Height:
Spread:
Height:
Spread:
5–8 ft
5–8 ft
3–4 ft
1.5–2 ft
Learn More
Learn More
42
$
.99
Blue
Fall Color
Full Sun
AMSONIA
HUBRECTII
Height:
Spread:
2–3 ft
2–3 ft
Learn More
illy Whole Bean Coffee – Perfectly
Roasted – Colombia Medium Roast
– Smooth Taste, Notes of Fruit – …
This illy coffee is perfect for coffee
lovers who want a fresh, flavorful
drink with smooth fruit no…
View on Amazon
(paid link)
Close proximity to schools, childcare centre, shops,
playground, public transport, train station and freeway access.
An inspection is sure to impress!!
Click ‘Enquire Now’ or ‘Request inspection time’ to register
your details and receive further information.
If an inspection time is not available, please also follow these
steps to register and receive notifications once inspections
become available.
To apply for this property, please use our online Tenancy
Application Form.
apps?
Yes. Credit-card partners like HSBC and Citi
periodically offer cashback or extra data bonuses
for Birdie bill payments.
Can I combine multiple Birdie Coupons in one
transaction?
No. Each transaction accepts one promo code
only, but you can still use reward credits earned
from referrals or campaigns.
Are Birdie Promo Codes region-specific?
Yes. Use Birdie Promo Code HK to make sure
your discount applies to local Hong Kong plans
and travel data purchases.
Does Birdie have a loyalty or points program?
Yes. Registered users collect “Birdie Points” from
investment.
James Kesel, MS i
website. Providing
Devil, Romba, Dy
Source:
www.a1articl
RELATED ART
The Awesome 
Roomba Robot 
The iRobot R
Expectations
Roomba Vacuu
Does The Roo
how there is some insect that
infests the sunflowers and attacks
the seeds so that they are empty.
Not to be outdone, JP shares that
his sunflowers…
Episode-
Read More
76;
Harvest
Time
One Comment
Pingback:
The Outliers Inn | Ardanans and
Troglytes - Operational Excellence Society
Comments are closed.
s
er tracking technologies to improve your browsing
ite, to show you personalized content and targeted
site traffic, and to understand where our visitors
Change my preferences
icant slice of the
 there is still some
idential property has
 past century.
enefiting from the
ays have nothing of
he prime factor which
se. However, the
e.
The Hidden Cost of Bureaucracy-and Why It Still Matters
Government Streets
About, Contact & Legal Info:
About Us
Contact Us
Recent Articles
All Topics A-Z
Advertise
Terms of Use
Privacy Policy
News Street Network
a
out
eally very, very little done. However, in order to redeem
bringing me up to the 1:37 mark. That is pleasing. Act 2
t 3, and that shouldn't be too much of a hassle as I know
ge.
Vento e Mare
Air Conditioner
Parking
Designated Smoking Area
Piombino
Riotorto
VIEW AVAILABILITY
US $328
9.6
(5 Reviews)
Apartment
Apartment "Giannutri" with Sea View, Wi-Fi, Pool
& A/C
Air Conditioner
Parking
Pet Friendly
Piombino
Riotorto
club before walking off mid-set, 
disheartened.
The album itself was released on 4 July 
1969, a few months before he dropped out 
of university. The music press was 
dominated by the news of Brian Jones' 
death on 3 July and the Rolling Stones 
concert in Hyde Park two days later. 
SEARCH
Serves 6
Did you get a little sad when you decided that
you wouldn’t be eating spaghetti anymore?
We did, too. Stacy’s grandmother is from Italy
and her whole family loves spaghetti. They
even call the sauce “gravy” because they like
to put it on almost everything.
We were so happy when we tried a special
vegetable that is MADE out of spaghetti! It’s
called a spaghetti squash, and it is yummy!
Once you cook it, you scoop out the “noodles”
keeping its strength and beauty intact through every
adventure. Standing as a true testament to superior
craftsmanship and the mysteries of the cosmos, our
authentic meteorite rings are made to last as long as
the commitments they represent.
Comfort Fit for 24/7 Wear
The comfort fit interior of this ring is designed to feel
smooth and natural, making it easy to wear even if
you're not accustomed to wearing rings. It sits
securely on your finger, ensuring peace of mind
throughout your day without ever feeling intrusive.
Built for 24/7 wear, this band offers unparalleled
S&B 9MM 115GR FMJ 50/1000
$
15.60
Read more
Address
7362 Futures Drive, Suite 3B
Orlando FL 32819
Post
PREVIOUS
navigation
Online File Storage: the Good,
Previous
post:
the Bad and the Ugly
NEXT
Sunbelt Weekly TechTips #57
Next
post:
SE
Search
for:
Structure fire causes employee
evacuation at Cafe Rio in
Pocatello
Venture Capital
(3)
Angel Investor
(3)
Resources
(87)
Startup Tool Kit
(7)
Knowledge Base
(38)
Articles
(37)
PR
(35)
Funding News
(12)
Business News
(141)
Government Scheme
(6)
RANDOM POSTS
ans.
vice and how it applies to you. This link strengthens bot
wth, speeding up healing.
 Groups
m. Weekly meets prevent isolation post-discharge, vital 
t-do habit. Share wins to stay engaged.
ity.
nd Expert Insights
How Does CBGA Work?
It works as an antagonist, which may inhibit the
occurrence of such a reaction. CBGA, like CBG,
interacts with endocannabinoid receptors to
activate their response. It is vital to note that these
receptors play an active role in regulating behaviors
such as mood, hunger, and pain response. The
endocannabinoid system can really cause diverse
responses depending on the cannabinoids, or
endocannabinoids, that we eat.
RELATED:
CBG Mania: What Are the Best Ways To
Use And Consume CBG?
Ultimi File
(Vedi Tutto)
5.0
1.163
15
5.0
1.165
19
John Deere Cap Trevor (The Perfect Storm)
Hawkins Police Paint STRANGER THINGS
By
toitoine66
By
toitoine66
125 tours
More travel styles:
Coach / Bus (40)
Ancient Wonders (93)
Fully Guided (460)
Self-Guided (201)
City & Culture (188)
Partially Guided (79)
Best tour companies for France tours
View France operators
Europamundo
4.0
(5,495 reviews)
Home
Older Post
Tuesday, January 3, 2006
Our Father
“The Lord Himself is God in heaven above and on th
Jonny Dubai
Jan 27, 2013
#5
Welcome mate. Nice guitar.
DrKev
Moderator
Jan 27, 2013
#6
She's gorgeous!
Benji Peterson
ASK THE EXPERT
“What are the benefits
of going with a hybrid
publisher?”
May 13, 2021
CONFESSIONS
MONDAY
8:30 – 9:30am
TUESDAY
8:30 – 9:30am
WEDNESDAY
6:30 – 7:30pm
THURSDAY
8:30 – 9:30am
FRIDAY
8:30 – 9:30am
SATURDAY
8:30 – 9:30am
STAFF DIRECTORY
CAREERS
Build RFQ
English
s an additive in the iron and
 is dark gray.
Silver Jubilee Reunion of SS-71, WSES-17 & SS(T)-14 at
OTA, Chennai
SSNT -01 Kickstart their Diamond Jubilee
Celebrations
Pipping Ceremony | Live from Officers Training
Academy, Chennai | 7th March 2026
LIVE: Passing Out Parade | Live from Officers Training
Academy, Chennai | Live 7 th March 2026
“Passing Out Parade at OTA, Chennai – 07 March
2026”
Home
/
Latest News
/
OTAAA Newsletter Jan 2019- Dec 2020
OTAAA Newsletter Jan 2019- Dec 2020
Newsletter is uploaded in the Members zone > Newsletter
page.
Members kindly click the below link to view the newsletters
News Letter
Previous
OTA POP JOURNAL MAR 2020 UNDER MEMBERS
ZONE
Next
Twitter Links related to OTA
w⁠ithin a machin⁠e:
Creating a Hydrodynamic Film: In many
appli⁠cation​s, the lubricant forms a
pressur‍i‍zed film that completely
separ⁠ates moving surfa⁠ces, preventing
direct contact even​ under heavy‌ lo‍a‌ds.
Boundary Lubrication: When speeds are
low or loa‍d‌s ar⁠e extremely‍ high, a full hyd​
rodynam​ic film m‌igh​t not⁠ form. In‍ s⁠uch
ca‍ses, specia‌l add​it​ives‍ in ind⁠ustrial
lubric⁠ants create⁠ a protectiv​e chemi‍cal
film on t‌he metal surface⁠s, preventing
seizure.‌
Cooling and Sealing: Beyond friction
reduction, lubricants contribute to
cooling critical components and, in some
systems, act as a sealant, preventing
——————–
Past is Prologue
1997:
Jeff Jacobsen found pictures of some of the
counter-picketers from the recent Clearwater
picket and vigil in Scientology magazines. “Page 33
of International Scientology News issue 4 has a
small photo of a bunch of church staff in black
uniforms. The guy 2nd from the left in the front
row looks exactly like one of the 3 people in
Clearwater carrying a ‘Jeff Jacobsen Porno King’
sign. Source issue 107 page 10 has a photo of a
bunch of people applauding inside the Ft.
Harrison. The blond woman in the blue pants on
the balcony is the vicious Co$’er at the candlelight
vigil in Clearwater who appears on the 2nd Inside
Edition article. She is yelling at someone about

REQUIREMENT -> Tally the lines of the records that contain the word "Academy" and state the total alone.

YOUR RESPONSE -> 2